» ACTION ITEM
Every line of the data below is to be given again as it appears, with the images removed.

» DATA FOR REVIEW
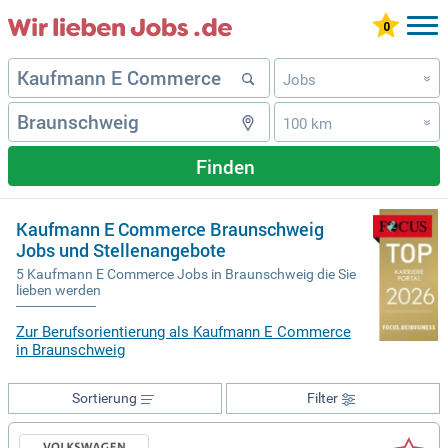
Jobs
»
100 km
»
Finden
Kaufmann E Commerce Braunschweig
Jobs und Stellenangebote
5 Kaufmann E Commerce Jobs in Braunschweig die Sie
lieben werden
Zur Berufsorientierung als Kaufmann E Commerce
in Braunschweig
Sortierung
Filter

» OUTPUT
Jobs
»
100 km
»
Finden
Kaufmann E Commerce Braunschweig
Jobs und Stellenangebote
5 Kaufmann E Commerce Jobs in Braunschweig die Sie
lieben werden
Zur Berufsorientierung als Kaufmann E Commerce
in Braunschweig
Sortierung
Filter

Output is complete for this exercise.